### Task instructions
Would you please output only the lines from the one containing "Наша почта: sharik33@inbox.ru" through the end of the entries below, exactly as written?

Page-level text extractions
◆ ◆ ◆ ◆ ◆ ◆ ◆
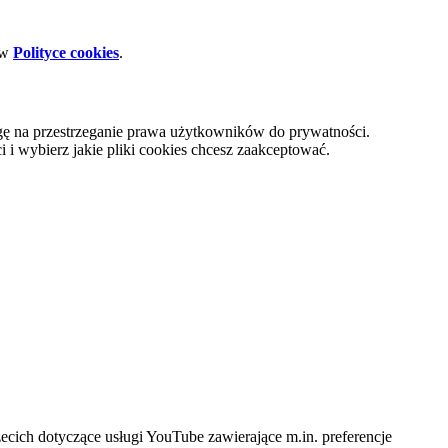
 w
Polityce cookies
.
gę na przestrzeganie prawa użytkowników do prywatności.
i wybierz jakie pliki cookies chcesz zaakceptować.
cich dotyczące usługi YouTube zawierające m.in. preferencje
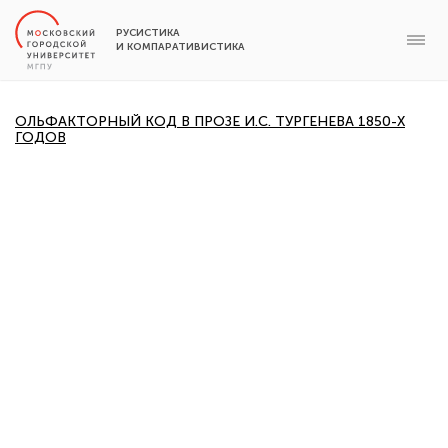
РУСИСТИКА
И КОМПАРАТИВИСТИКА
ОЛЬФАКТОРНЫЙ КОД В ПРОЗЕ И.С. ТУРГЕНЕВА 1850-Х
ГОДОВ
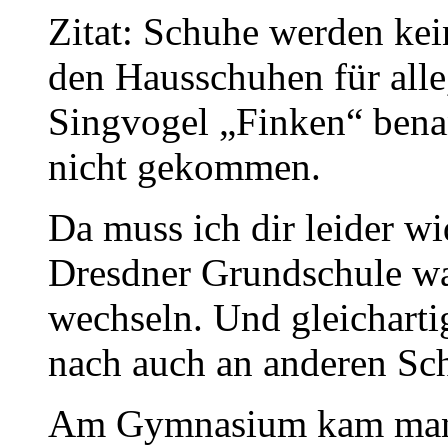
Zitat: Schuhe werden kei
den Hausschuhen für alle
Singvogel „Finken“ bena
nicht gekommen.
Da muss ich dir leider w
Dresdner Grundschule wa
wechseln. Und gleicharti
nach auch an anderen Sc
Am Gymnasium kam man 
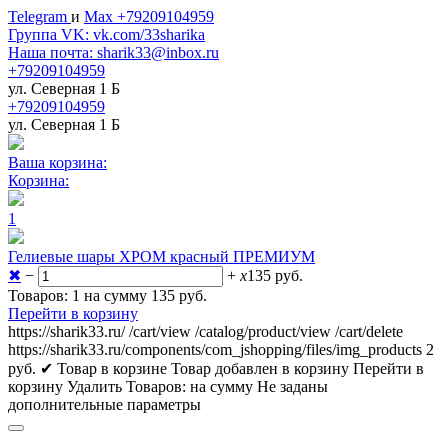
Telegram
и
Max +79209104959
Группа VK: vk.com/33sharika
Наша почта: sharik33@inbox.ru
+79209104959
ул. Северная 1 Б
+79209104959
ул. Северная 1 Б
Ваша корзина:
Корзина:
1
Гелиевые шары ХРОМ красный ПРЕМИУМ
✖
−
+
x
135
руб.
Товаров: 1 на сумму 135
руб.
Перейти в корзину
https://sharik33.ru/
/cart/view
/catalog/product/view
/cart/delete
https://sharik33.ru/components/com_jshopping/files/img_products
2
руб.
✔ Товар в корзине
Товар добавлен в корзину
Перейти в
корзину
Удалить
Товаров:
на сумму
Не заданы
дополнительные параметры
◆ ◆ ◆ ◆ ◆ ◆ ◆
### Task response
Наша почта: sharik33@inbox.ru
+79209104959
ул. Северная 1 Б
+79209104959
ул. Северная 1 Б
Ваша корзина:
Корзина:
1
Гелиевые шары ХРОМ красный ПРЕМИУМ
✖
−
+
x
135
руб.
Товаров: 1 на сумму 135
руб.
Перейти в корзину
https://sharik33.ru/
/cart/view
/catalog/product/view
/cart/delete
https://sharik33.ru/components/com_jshopping/files/img_products
2
руб.
✔ Товар в корзине
Товар добавлен в корзину
Перейти в
корзину
Удалить
Товаров:
на сумму
Не заданы
дополнительные параметры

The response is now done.